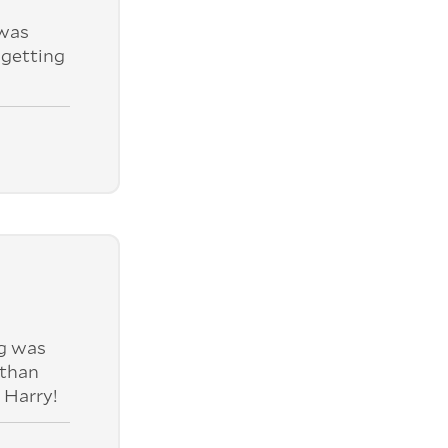
was
 getting
ng was
 than
 Harry!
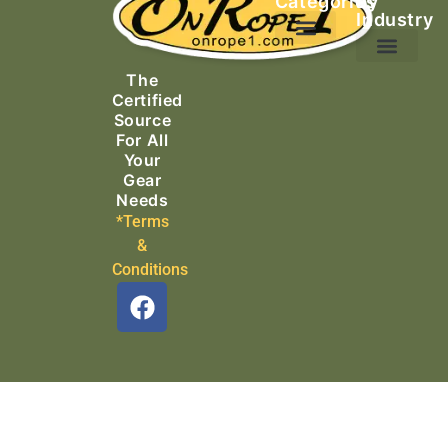
Categories
by
Industry
Ascending Equipment
Rope, Webbing & Cordage
Packs, Bags & Duffels
The
Search & Rescue
Certified
Source
For All
Your
Gear
Needs
*Terms
&
Conditions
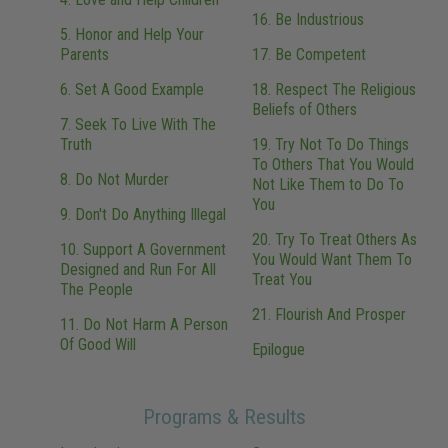
16. Be Industrious
5. Honor and Help Your
Parents
17. Be Competent
6. Set A Good Example
18. Respect The Religious
Beliefs of Others
7. Seek To Live With The
Truth
19. Try Not To Do Things
To Others That You Would
8. Do Not Murder
Not Like Them to Do To
You
9. Don't Do Anything Illegal
20. Try To Treat Others As
10. Support A Government
You Would Want Them To
Designed and Run For All
Treat You
The People
21. Flourish And Prosper
11. Do Not Harm A Person
Of Good Will
Epilogue
Programs & Results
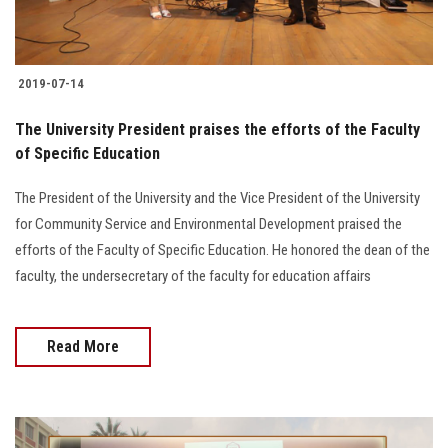
2019-07-14
The University President praises the efforts of the Faculty
of Specific Education
The President of the University and the Vice President of the University
for Community Service and Environmental Development praised the
efforts of the Faculty of Specific Education. He honored the dean of the
faculty, the undersecretary of the faculty for education affairs
Read More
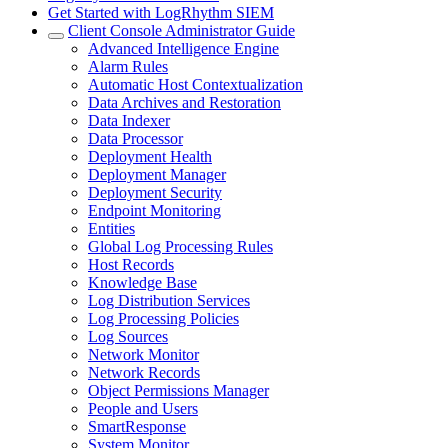
Get Started with LogRhythm SIEM
Client Console Administrator Guide
Advanced Intelligence Engine
Alarm Rules
Automatic Host Contextualization
Data Archives and Restoration
Data Indexer
Data Processor
Deployment Health
Deployment Manager
Deployment Security
Endpoint Monitoring
Entities
Global Log Processing Rules
Host Records
Knowledge Base
Log Distribution Services
Log Processing Policies
Log Sources
Network Monitor
Network Records
Object Permissions Manager
People and Users
SmartResponse
System Monitor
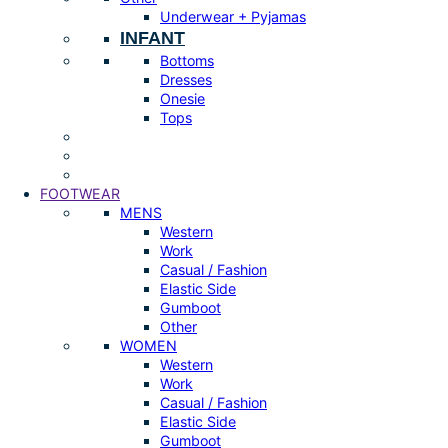
Underwear + Pyjamas
INFANT
Bottoms
Dresses
Onesie
Tops
FOOTWEAR
MENS
Western
Work
Casual / Fashion
Elastic Side
Gumboot
Other
WOMEN
Western
Work
Casual / Fashion
Elastic Side
Gumboot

The task: Go through the material above and copy each line that holds the string "President".

Solution for this task:
The University President praises the efforts of the Faculty
The President of the University and the Vice President of the University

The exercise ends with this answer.